__Your objective__:
The entries that follow should be reproduced exactly, with no images carried over.

--- START ---

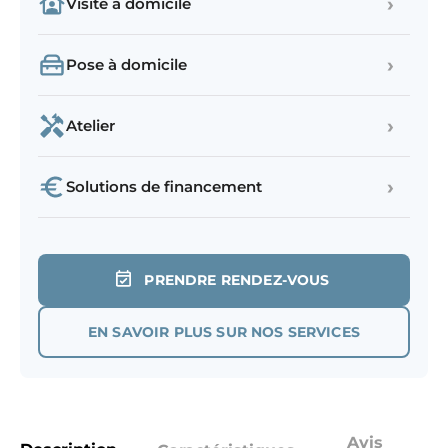
›
Visite à domicile
›
Pose à domicile
›
Atelier
›
Solutions de financement
PRENDRE RENDEZ-VOUS
EN SAVOIR PLUS SUR NOS SERVICES
Avis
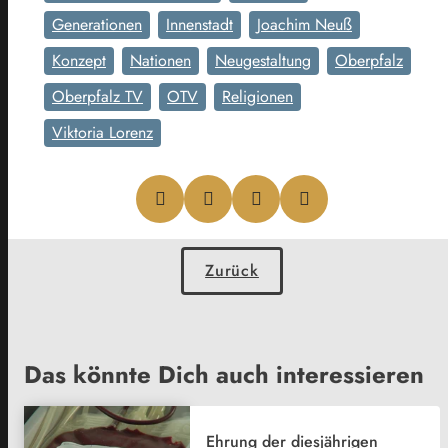
Generationen
Innenstadt
Joachim Neuß
Konzept
Nationen
Neugestaltung
Oberpfalz
Oberpfalz TV
OTV
Religionen
Viktoria Lorenz
Zurück
Das könnte Dich auch interessieren
Ehrung der diesjährigen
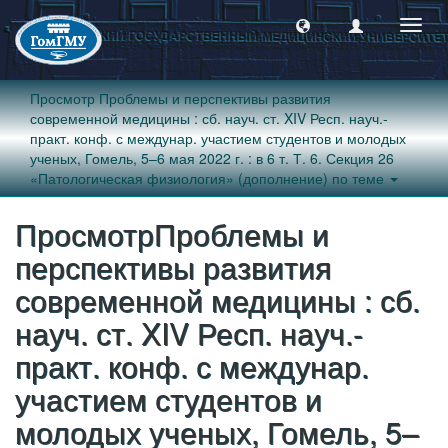
Пере
навиг
Просмотр Проблемы и перспективы развития
современной медицины : сб. науч. ст. XIV Респ. науч.-
практ. конф. с междунар. участием студентов и молодых
ученых, Гомель, 5–6 мая 2022 г. : в 6 т. Т. 6. Секция 26
«Патологическая физиология» (дополнение) по теме
ПросмотрПроблемы и
перспективы развития
современной медицины : сб.
науч. ст. XIV Респ. науч.-
практ. конф. с междунар.
участием студентов и
молодых ученых, Гомель, 5–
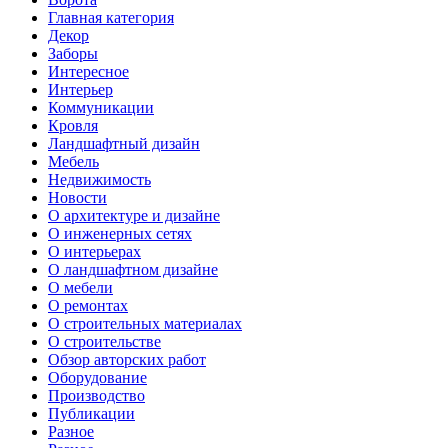
Главная категория
Декор
Заборы
Интересное
Интерьер
Коммуникации
Кровля
Ландшафтный дизайн
Мебель
Недвижимость
Новости
О архитектуре и дизайне
О инженерных сетях
О интерьерах
О ландшафтном дизайне
О мебели
О ремонтах
О строительных материалах
О строительстве
Обзор авторских работ
Оборудование
Производство
Публикации
Разное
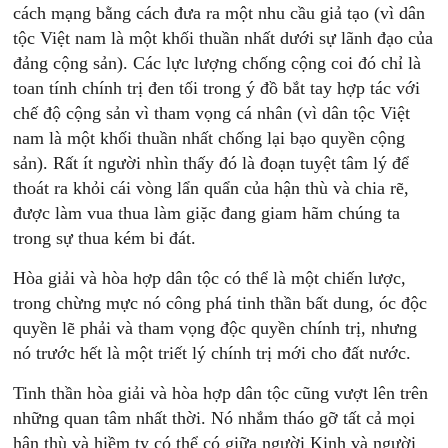
cách mạng bằng cách đưa ra một nhu cầu giả tạo (vì dân
tộc Việt nam là một khối thuần nhất dưới sự lãnh đạo của
đảng cộng sản). Các lực lượng chống cộng coi đó chỉ là
toan tính chính trị đen tối trong ý đồ bắt tay hợp tác với
chế độ cộng sản vì tham vọng cá nhân (vì dân tộc Việt
nam là một khối thuần nhất chống lại bạo quyền cộng
sản). Rất ít người nhìn thấy đó là đoạn tuyệt tâm lý để
thoát ra khỏi cái vòng lẩn quẩn của hận thù và chia rẽ,
được làm vua thua làm giặc đang giam hãm chúng ta
trong sự thua kém bi đát.
Hòa giải và hòa hợp dân tộc có thể là một chiến lược,
trong chừng mực nó công phá tinh thần bất dung, óc độc
quyền lẽ phải và tham vọng độc quyền chính trị, nhưng
nó trước hết là một triết lý chính trị mới cho đất nước.
Tinh thần hòa giải và hòa hợp dân tộc cũng vượt lên trên
những quan tâm nhất thời. Nó nhắm tháo gỡ tất cả mọi
hận thù và hiềm tỵ có thể có giữa người Kinh và người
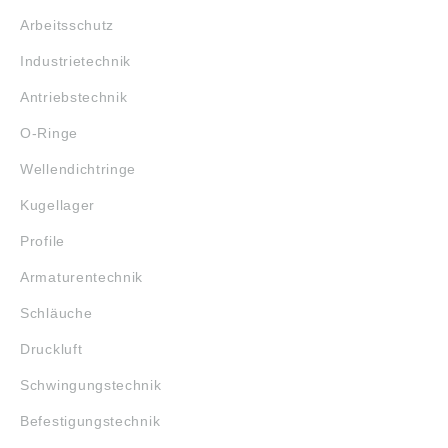
Arbeitsschutz
Industrietechnik
Antriebstechnik
O-Ringe
Wellendichtringe
Kugellager
Profile
Armaturentechnik
Schläuche
Druckluft
Schwingungstechnik
Befestigungstechnik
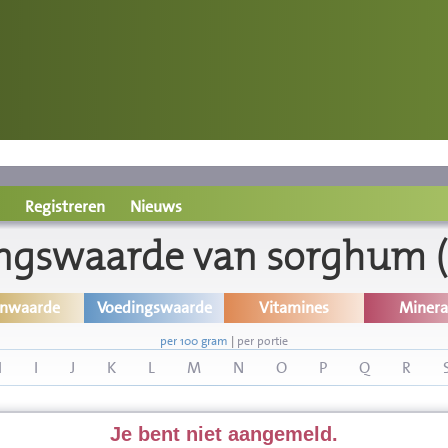
Registreren
Nieuws
ngswaarde van sorghum (
inwaarde
Voedingswaarde
Vitamines
Minera
per 100 gram
|
per portie
H
I
J
K
L
M
N
O
P
Q
R
Je bent niet aangemeld.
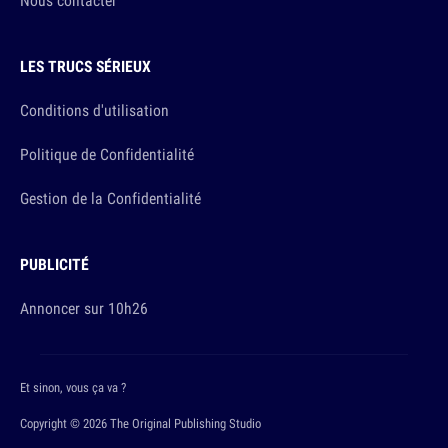
Nous contacter
LES TRUCS SÉRIEUX
Conditions d'utilisation
Politique de Confidentialité
Gestion de la Confidentialité
PUBLICITÉ
Annoncer sur 10h26
Et sinon, vous ça va ?
Copyright © 2026 The Original Publishing Studio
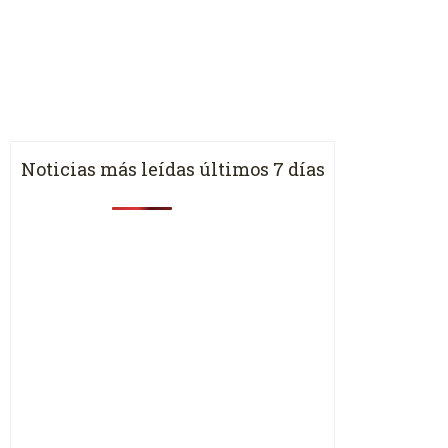
Noticias más leídas últimos 7 días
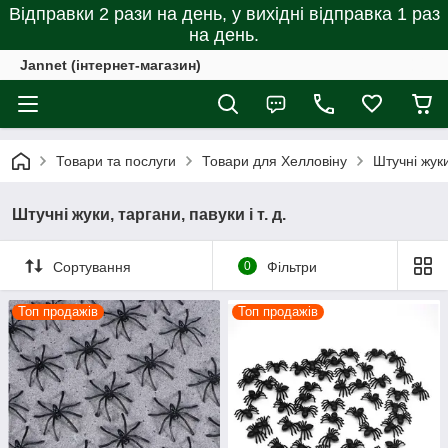
Відправки 2 рази на день, у вихідні відправка 1 раз
на день.
Jannet (інтернет-магазин)
Товари та послуги
Товари для Хелловіну
Штучні жуки,
Штучні жуки, таргани, павуки і т. д.
Сортування
0
Фільтри
Топ продажів
Топ продажів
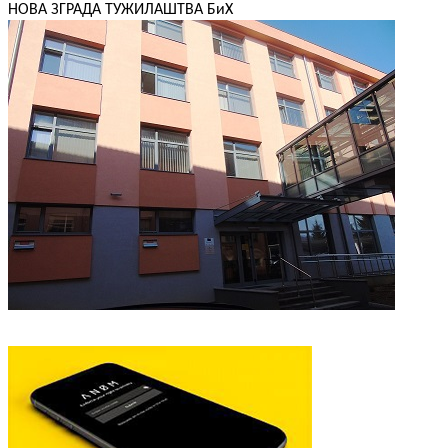
НОВА ЗГРАДА ТУЖИЛАШТВА БиХ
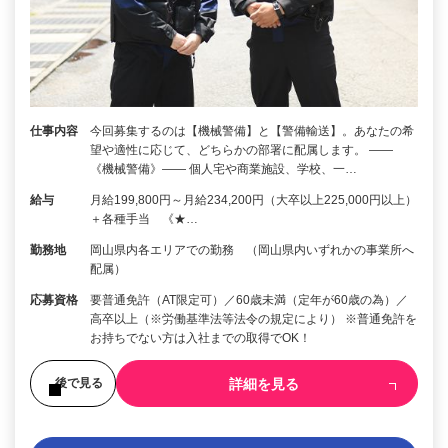
仕事内容
今回募集するのは【機械警備】と【警備輸送】。あなたの希
望や適性に応じて、どちらかの部署に配属します。 ――
《機械警備》―― 個人宅や商業施設、学校、一…
給与
月給199,800円～月給234,200円（大卒以上225,000円以上）
＋各種手当 《★…
勤務地
岡山県内各エリアでの勤務 （岡山県内いずれかの事業所へ
配属）
応募資格
要普通免許（AT限定可）／60歳未満（定年が60歳の為）／
高卒以上（※労働基準法等法令の規定により） ※普通免許を
お持ちでない方は入社までの取得でOK！
詳細を見る
後で見る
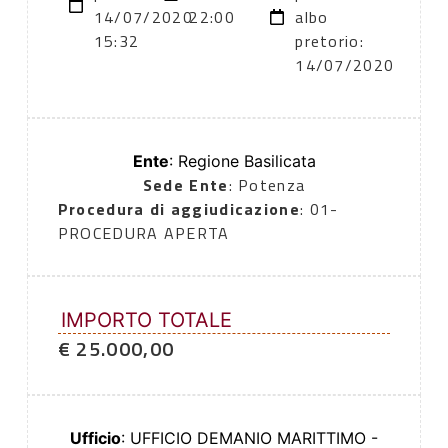
14/07/2020
22:00
albo
15:32
pretorio:
14/07/2020
Ente
: Regione Basilicata
Sede Ente
: Potenza
Procedura di aggiudicazione
: 01-
PROCEDURA APERTA
IMPORTO TOTALE
€ 25.000,00
Ufficio
: UFFICIO DEMANIO MARITTIMO -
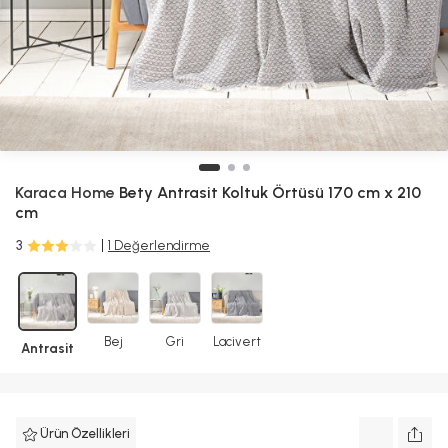
Karaca Home
Bety Antrasit Koltuk Örtüsü 170 cm x 210
cm
3
1 Değerlendirme
Bej
Gri
Lacivert
Antrasit
Ürün Özellikleri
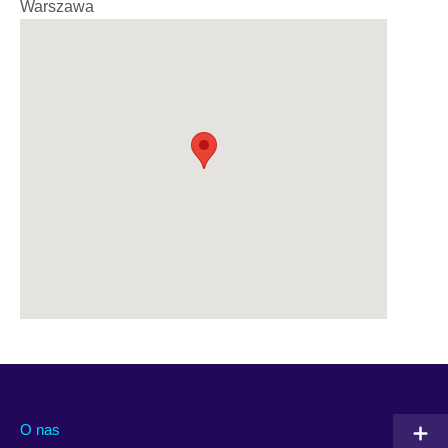
Warszawa
O nas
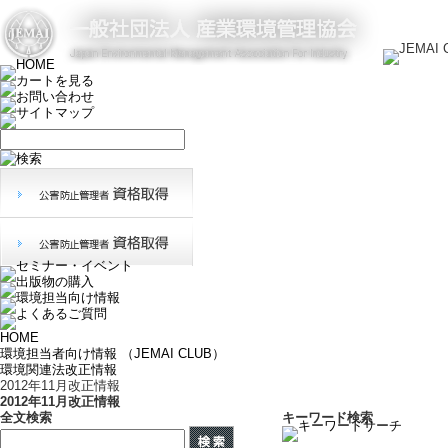
HOME
環境担当者向け情報 （JEMAI CLUB）
環境関連法改正情報
2012年11月改正情報
2012年11月改正情報
全文検索
キーワード検索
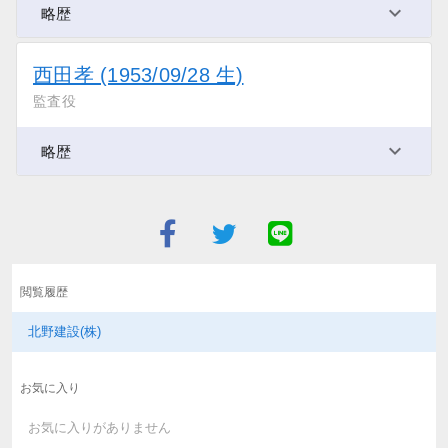
略歴
西田孝 (1953/09/28 生)
監査役
略歴
閲覧履歴
北野建設(株)
お気に入り
お気に入りがありません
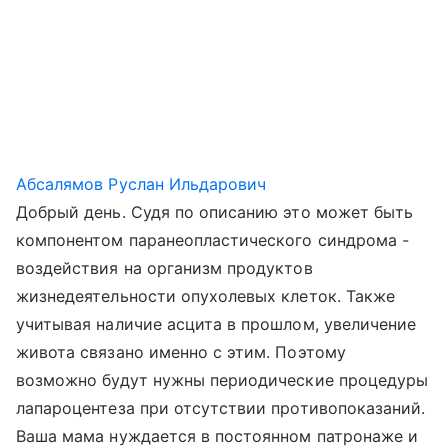
Абсалямов Руслан Ильдарович
Добрый день. Судя по описанию это может быть
компонентом паранеопластического синдрома -
воздействия на организм продуктов
жизнедеятельности опухолевых клеток. Также
учитывая наличие асцита в прошлом, увеличение
живота связано именно с этим. Поэтому
возможно будут нужны периодические процедуры
лапароцентеза при отсутствии противопоказаний.
Ваша мама нуждается в постоянном патронаже и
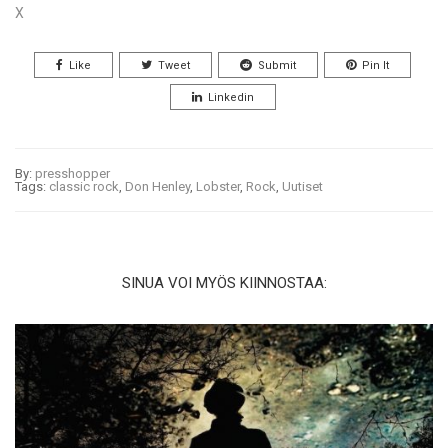
X
Like
Tweet
Submit
Pin It
Linkedin
By:
presshopper
Tags:
classic rock
,
Don Henley
,
Lobster
,
Rock
,
Uutiset
SINUA VOI MYÖS KIINNOSTAA:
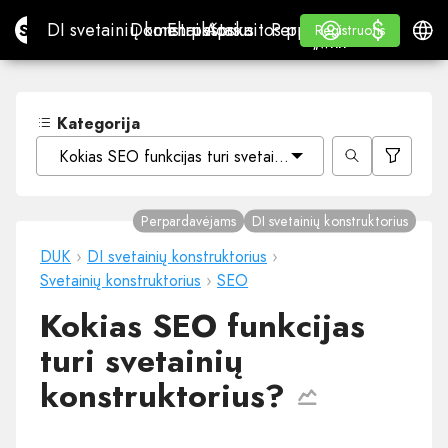
$
$
Site.pro
DI svetainių konstruktorius
Domenai
El. paštas
Apskaitos programa
Perpardavėjams„White
Prisijungti
Mokymasis
Lietu
DI svetainių konstruktorius
Domenai
El. paštas
Apskaitos programa
Perpardavėjams
Mokymasis
Registruotis
Registruotis
„WHITE LABEL“
Kategorija
Kokias SEO funkcijas turi svetainių konstruktorius?
Perpardavėjams
DI svetainių konstruktorius
DUK
›
DI svetainių konstruktorius
›
Svetainių konstruktorius
›
SEO
Kokias SEO funkcijas
turi svetainių
konstruktorius?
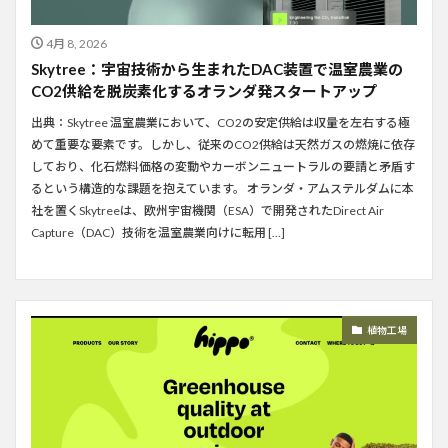
4月 8, 2026
Skytree：宇宙技術から生まれたDAC装置で温室農業の
CO2供給を脱炭素化するオランダ発スタートアップ
出典：Skytree 温室農業において、CO2の安定供給は収量を左右する極
めて重要な要素です。しかし、従来のCO2供給は天然ガスの燃焼に依存
しており、化石燃料価格の変動やカーボンニュートラルの要請と矛盾す
るという構造的な課題を抱えています。 オランダ・アムステルダムに本
社を置くSkytreeは、欧州宇宙機関（ESA）で開発されたDirect Air
Capture（DAC）技術を温室農業向けに転用 […]
植物工場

--- END ---

__Expected answer__:
›
Visite à domicile
›
Pose à domicile
›
Atelier
›
Solutions de financement
PRENDRE RENDEZ-VOUS
EN SAVOIR PLUS SUR NOS SERVICES
Avis
Generationen
Innenstadt
Joachim Neuß
Konzept
Nationen
Neugestaltung
Oberpfalz
Oberpfalz TV
OTV
Religionen
Viktoria Lorenz
Zurück
Das könnte Dich auch interessieren
Ehrung der diesjährigen
Пере
навиг
Просмотр Проблемы и перспективы развития
современной медицины : сб. науч. ст. XIV Респ. науч.-
практ. конф. с междунар. участием студентов и молодых
ученых, Гомель, 5–6 мая 2022 г. : в 6 т. Т. 6. Секция 26
«Патологическая физиология» (дополнение) по теме
ПросмотрПроблемы и
перспективы развития
современной медицины : сб.
науч. ст. XIV Респ. науч.-
практ. конф. с междунар.
участием студентов и
молодых ученых, Гомель, 5–
Главная категория
Декор
Заборы
Интересное
Интерьер
Коммуникации
Кровля
Ландшафтный дизайн
Мебель
Недвижимость
Новости
О архитектуре и дизайне
О инженерных сетях
О интерьерах
О ландшафтном дизайне
О мебели
О ремонтах
О строительных материалах
О строительстве
Обзор авторских работ
Оборудование
Производство
Публикации
Разное
cách mạng bằng cách đưa ra một nhu cầu giả tạo (vì dân
tộc Việt nam là một khối thuần nhất dưới sự lãnh đạo của
đảng cộng sản). Các lực lượng chống cộng coi đó chỉ là
toan tính chính trị đen tối trong ý đồ bắt tay hợp tác với
chế độ cộng sản vì tham vọng cá nhân (vì dân tộc Việt
nam là một khối thuần nhất chống lại bạo quyền cộng
sản). Rất ít người nhìn thấy đó là đoạn tuyệt tâm lý để
thoát ra khỏi cái vòng lẩn quẩn của hận thù và chia rẽ,
được làm vua thua làm giặc đang giam hãm chúng ta
trong sự thua kém bi đát.
Hòa giải và hòa hợp dân tộc có thể là một chiến lược,
trong chừng mực nó công phá tinh thần bất dung, óc độc
quyền lẽ phải và tham vọng độc quyền chính trị, nhưng
nó trước hết là một triết lý chính trị mới cho đất nước.
Tinh thần hòa giải và hòa hợp dân tộc cũng vượt lên trên
những quan tâm nhất thời. Nó nhắm tháo gỡ tất cả mọi
hận thù và hiềm tỵ có thể có giữa người Kinh và người
Arbeitsschutz
Industrietechnik
Antriebstechnik
O-Ringe
Wellendichtringe
Kugellager
Profile
Armaturentechnik
Schläuche
Druckluft
Schwingungstechnik
Befestigungstechnik
Registreren
Nieuws
ngswaarde van sorghum (
inwaarde
Voedingswaarde
Vitamines
Minera
per 100 gram
|
per portie
H
I
J
K
L
M
N
O
P
Q
R
Je bent niet aangemeld.
Nous contacter
LES TRUCS SÉRIEUX
Conditions d'utilisation
Politique de Confidentialité
Gestion de la Confidentialité
PUBLICITÉ
Annoncer sur 10h26
Et sinon, vous ça va ?
Copyright © 2026 The Original Publishing Studio
Noticias más leídas últimos 7 días
Відправки 2 рази на день, у вихідні відправка 1 раз
на день.
Jannet (інтернет-магазин)
Товари та послуги
Товари для Хелловіну
Штучні жуки,
Штучні жуки, таргани, павуки і т. д.
Сортування
0
Фільтри
Топ продажів
Топ продажів
НОВА ЗГРАДА ТУЖИЛАШТВА БиХ
仕事内容
今回募集するのは【機械警備】と【警備輸送】。あなたの希
望や適性に応じて、どちらかの部署に配属します。 ――
《機械警備》―― 個人宅や商業施設、学校、一…
給与
月給199,800円～月給234,200円（大卒以上225,000円以上）
＋各種手当 《★…
勤務地
岡山県内各エリアでの勤務 （岡山県内いずれかの事業所へ
配属）
応募資格
要普通免許（AT限定可）／60歳未満（定年が60歳の為）／
高卒以上（※労働基準法等法令の規定により） ※普通免許を
お持ちでない方は入社までの取得でOK！
詳細を見る
後で見る
14/07/2020
22:00
albo
15:32
pretorio:
14/07/2020
Ente
: Regione Basilicata
Sede Ente
: Potenza
Procedura di aggiudicazione
: 01-
PROCEDURA APERTA
IMPORTO TOTALE
€ 25.000,00
Ufficio
: UFFICIO DEMANIO MARITTIMO -
Karaca Home
Bety Antrasit Koltuk Örtüsü 170 cm x 210
cm
3
1 Değerlendirme
Bej
Gri
Lacivert
Antrasit
Ürün Özellikleri
Warszawa
O nas
HOME
環境担当者向け情報 （JEMAI CLUB）
環境関連法改正情報
2012年11月改正情報
2012年11月改正情報
全文検索
キーワード検索
略歴
西田孝 (1953/09/28 生)
監査役
略歴
閲覧履歴
北野建設(株)
お気に入り
お気に入りがありません
Абсалямов Руслан Ильдарович
Добрый день. Судя по описанию это может быть
компонентом паранеопластического синдрома -
воздействия на организм продуктов
жизнедеятельности опухолевых клеток. Также
учитывая наличие асцита в прошлом, увеличение
живота связано именно с этим. Поэтому
возможно будут нужны периодические процедуры
лапароцентеза при отсутствии противопоказаний.
Ваша мама нуждается в постоянном патронаже и
X
Like
Tweet
Submit
Pin It
Linkedin
By:
presshopper
Tags:
classic rock
,
Don Henley
,
Lobster
,
Rock
,
Uutiset
SINUA VOI MYÖS KIINNOSTAA:
$
$
Site.pro
DI svetainių konstruktorius
Domenai
El. paštas
Apskaitos programa
Perpardavėjams„White
Prisijungti
Mokymasis
Lietu
DI svetainių konstruktorius
Domenai
El. paštas
Apskaitos programa
Perpardavėjams
Mokymasis
Registruotis
Registruotis
„WHITE LABEL“
Kategorija
Kokias SEO funkcijas turi svetainių konstruktorius?
Perpardavėjams
DI svetainių konstruktorius
DUK
›
DI svetainių konstruktorius
›
Svetainių konstruktorius
›
SEO
Kokias SEO funkcijas
turi svetainių
konstruktorius?
4月 8, 2026
Skytree：宇宙技術から生まれたDAC装置で温室農業の
CO2供給を脱炭素化するオランダ発スタートアップ
出典：Skytree 温室農業において、CO2の安定供給は収量を左右する極
めて重要な要素です。しかし、従来のCO2供給は天然ガスの燃焼に依存
しており、化石燃料価格の変動やカーボンニュートラルの要請と矛盾す
るという構造的な課題を抱えています。 オランダ・アムステルダムに本
社を置くSkytreeは、欧州宇宙機関（ESA）で開発されたDirect Air
Capture（DAC）技術を温室農業向けに転用 […]
植物工場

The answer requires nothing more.